__PROBLEM REQUIREMENTS__
Output every line below as it stands, dropping only the images.

(Extracted data entries)
Start of Block

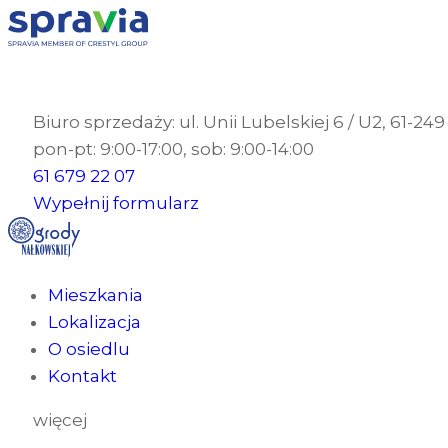
Biuro sprzedaży: ul. Unii Lubelskiej 6 / U2, 61-24
pon-pt: 9:00-17:00, sob: 9:00-14:00
61 679 22 07
Wypełnij formularz
Mieszkania
Lokalizacja
O osiedlu
Kontakt
więcej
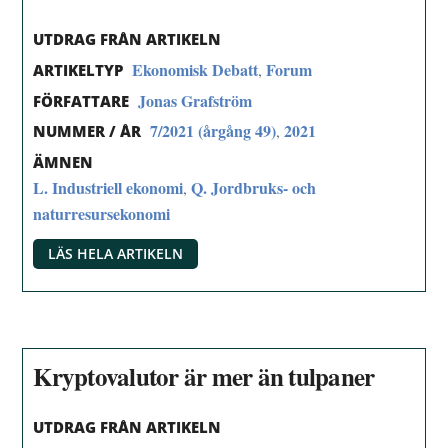
UTDRAG FRÅN ARTIKELN
Ekonomisk Debatt
Forum
,
ARTIKELTYP
Jonas Grafström
FÖRFATTARE
7/2021 (årgång 49)
2021
,
NUMMER / ÅR
ÄMNEN
L. Industriell ekonomi
Q. Jordbruks- och
,
naturresursekonomi
LÄS HELA ARTIKELN
Kryptovalutor är mer än tulpaner
UTDRAG FRÅN ARTIKELN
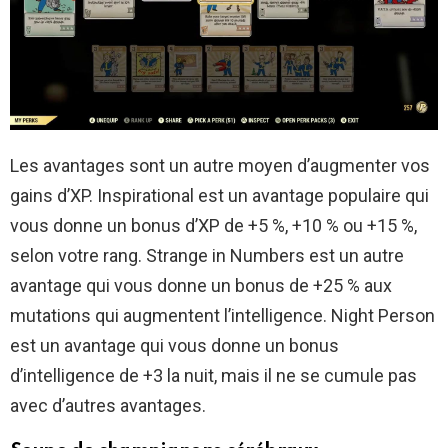
Les avantages sont un autre moyen d’augmenter vos
gains d’XP. Inspirational est un avantage populaire qui
vous donne un bonus d’XP de +5 %, +10 % ou +15 %,
selon votre rang. Strange in Numbers est un autre
avantage qui vous donne un bonus de +25 % aux
mutations qui augmentent l’intelligence. Night Person
est un avantage qui vous donne un bonus
d’intelligence de +3 la nuit, mais il ne se cumule pas
avec d’autres avantages.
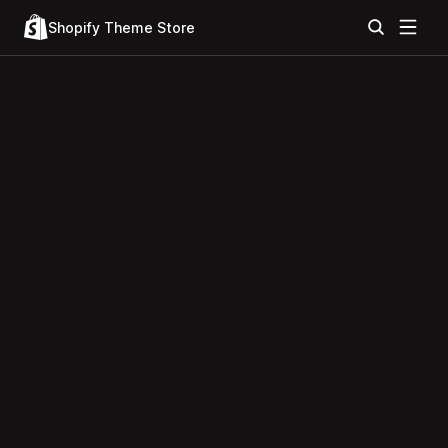
Shopify Theme Store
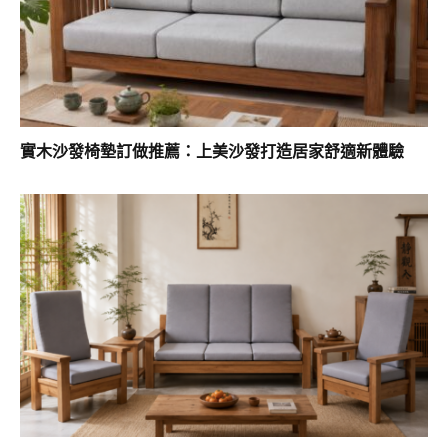
實木沙發椅墊訂做推薦：上美沙發打造居家舒適新體驗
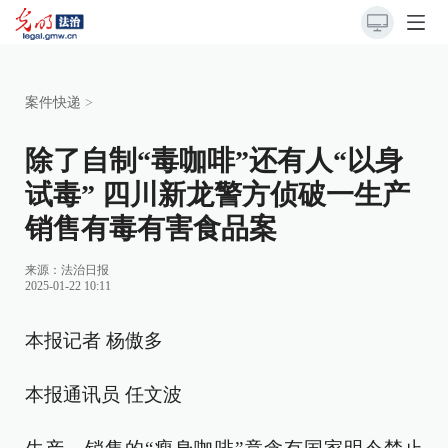
案件快递
>
除了自制“毒咖啡”还有人“以身
试毒” 四川新龙警方侦破一生产
销售有毒有害食品案
来源：
法治日报
2025-01-22 10:11
本报记者 杨傲多
本报通讯员 任文波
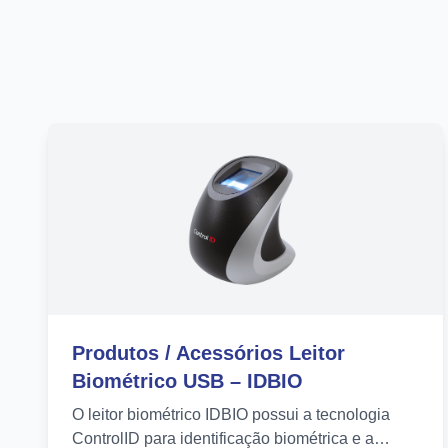
Produtos / Acessórios Leitor
Biométrico USB – IDBIO
O leitor biométrico IDBIO possui a tecnologia
ControlID para identificação biométrica e a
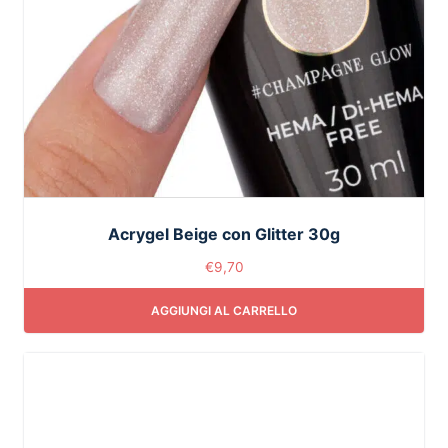
Acrygel Beige con Glitter 30g
€
9,70
AGGIUNGI AL CARRELLO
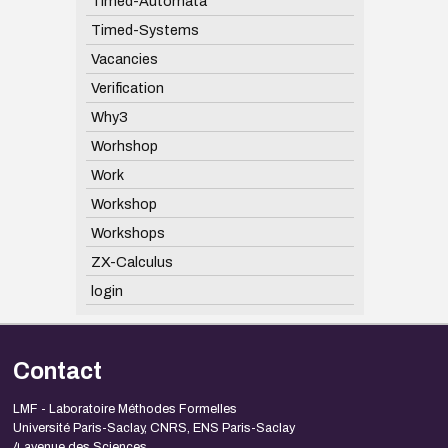
Timed-Automata
Timed-Systems
Vacancies
Verification
Why3
Worhshop
Work
Workshop
Workshops
ZX-Calculus
login
Contact
LMF - Laboratoire Méthodes Formelles
Université Paris-Saclay, CNRS, ENS Paris-Saclay
4 avenue des Sciences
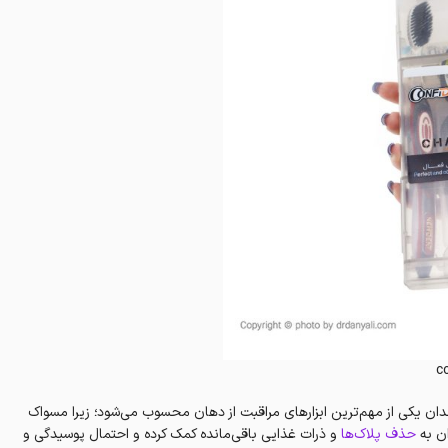
c
دان یکی از مهم‌ترین ابزارهای مراقبت از دهان محسوب می‌شود؛ زیرا مسواک
ان به
حذف پلاک‌ها
و ذرات غذایی باقی‌مانده کمک کرده و احتمال پوسیدگی و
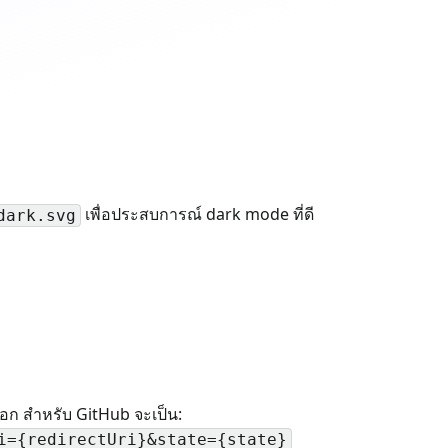
เพื่อประสบการณ์ dark mode ที่ดี
dark.svg
อก สำหรับ GitHub จะเป็น:
i={redirectUri}&state={state}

End of Block

__REPLY TO THE TASK__
Biuro sprzedaży: ul. Unii Lubelskiej 6 / U2, 61-24
pon-pt: 9:00-17:00, sob: 9:00-14:00
61 679 22 07
Wypełnij formularz
Mieszkania
Lokalizacja
O osiedlu
Kontakt
więcej
UTDRAG FRÅN ARTIKELN
Ekonomisk Debatt
Forum
,
ARTIKELTYP
Jonas Grafström
FÖRFATTARE
7/2021 (årgång 49)
2021
,
NUMMER / ÅR
ÄMNEN
L. Industriell ekonomi
Q. Jordbruks- och
,
naturresursekonomi
LÄS HELA ARTIKELN
Kryptovalutor är mer än tulpaner
UTDRAG FRÅN ARTIKELN
Les avantages sont un autre moyen d’augmenter vos
gains d’XP. Inspirational est un avantage populaire qui
vous donne un bonus d’XP de +5 %, +10 % ou +15 %,
selon votre rang. Strange in Numbers est un autre
avantage qui vous donne un bonus de +25 % aux
mutations qui augmentent l’intelligence. Night Person
est un avantage qui vous donne un bonus
d’intelligence de +3 la nuit, mais il ne se cumule pas
avec d’autres avantages.
Shopify Theme Store
實木沙發椅墊訂做推薦：上美沙發打造居家舒適新體驗
案件快递
>
除了自制“毒咖啡”还有人“以身
试毒” 四川新龙警方侦破一生产
销售有毒有害食品案
来源：
法治日报
2025-01-22 10:11
本报记者 杨傲多
本报通讯员 任文波
Produtos / Acessórios Leitor
Biométrico USB – IDBIO
O leitor biométrico IDBIO possui a tecnologia
ControlID para identificação biométrica e a
Acrygel Beige con Glitter 30g
€
9,70
AGGIUNGI AL CARRELLO
Timed-Automata
Timed-Systems
Vacancies
Verification
Why3
Worhshop
Work
Workshop
Workshops
ZX-Calculus
login
Contact
LMF - Laboratoire Méthodes Formelles
Université Paris-Saclay, CNRS, ENS Paris-Saclay
4 avenue des Sciences
c
دان یکی از مهم‌ترین ابزارهای مراقبت از دهان محسوب می‌شود؛ زیرا مسواک
ان به
حذف پلاک‌ها
و ذرات غذایی باقی‌مانده کمک کرده و احتمال پوسیدگی و
เพื่อประสบการณ์ dark mode ที่ดี
dark.svg
อก สำหรับ GitHub จะเป็น:
i={redirectUri}&state={state}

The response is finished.